The Linux Kernel Mailing List
 help / color / mirror / Atom feed
* [PATCH+discussion] symlink recursion
@ 2002-06-18 22:19 Andries.Brouwer
  2002-06-18 23:57 ` Linus Torvalds
  0 siblings, 1 reply; 12+ messages in thread
From: Andries.Brouwer @ 2002-06-18 22:19 UTC (permalink / raw)
  To: torvalds, viro; +Cc: linux-kernel


As promised below an implementation of nonrecursive symlink resolution.
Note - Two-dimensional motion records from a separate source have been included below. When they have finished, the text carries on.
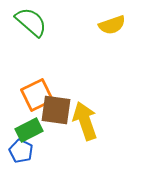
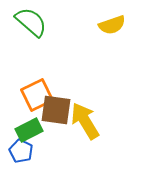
yellow arrow: rotated 12 degrees counterclockwise
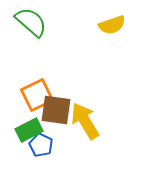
blue pentagon: moved 20 px right, 6 px up
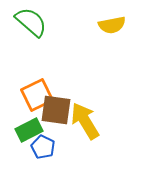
yellow semicircle: rotated 8 degrees clockwise
blue pentagon: moved 2 px right, 2 px down
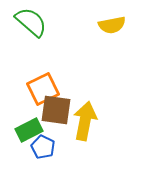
orange square: moved 6 px right, 6 px up
yellow arrow: rotated 42 degrees clockwise
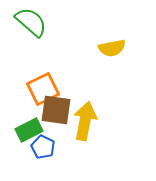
yellow semicircle: moved 23 px down
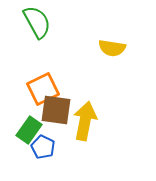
green semicircle: moved 6 px right; rotated 20 degrees clockwise
yellow semicircle: rotated 20 degrees clockwise
green rectangle: rotated 28 degrees counterclockwise
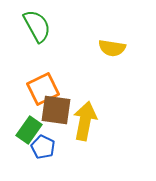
green semicircle: moved 4 px down
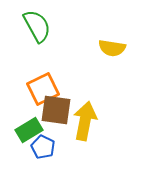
green rectangle: rotated 24 degrees clockwise
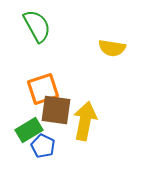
orange square: rotated 8 degrees clockwise
blue pentagon: moved 1 px up
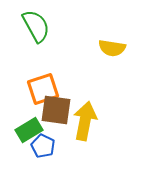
green semicircle: moved 1 px left
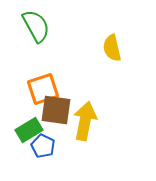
yellow semicircle: rotated 68 degrees clockwise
First a small remark or question.
Unless I overlook something, a path_release is missing in:

--- namei.c~    Sun Jun  9 07:28:50 2002
+++ namei.c     Wed Jun 19 00:00:36 2002
@@ -2074,8 +2074,10 @@
         * bloody create() on broken symlinks. Furrfu...
         */
        name = __getname();
-       if (!name)
+       if (!name) {
+               path_release(nd);
                return -ENOMEM;
+       }
        strcpy(name, nd->last.name);
        nd->last.name = name;
        return 0;


Al?

The source below is a fragment that shows the implementation
of link_path_walk. I give it as source since a patch would
be unreadable. I advise nobody to try it out, and have not
done so myself. Nevertheless, this, or something very close to it,
could replace the present code.
It is a straightforward transformation of the existing code,
so does exactly the same if I made no mistake - but after two
hours of tricky editing there is bound to be a flaw somewhere.
Will check more carefully later.

The state shown below is such that the isomorphism with the existing code
is still very visible. Further transformation would make the code slightly
more efficient.

> you still have recursion to eliminate and
> that's where the hell will begin.

Al, as you can see, no hell. Almost the same code as we had,
only slightly differently arranged.

[Here there is a kmalloc when a link is followed.
Some futher transformation avoids the kmalloc when during path resolution
the recursion depth stays below 2, that is, when we never need to resolve
a symlink during symlink resolution. More improvements are possible.
I do not think this would be measurably slower than what we have.]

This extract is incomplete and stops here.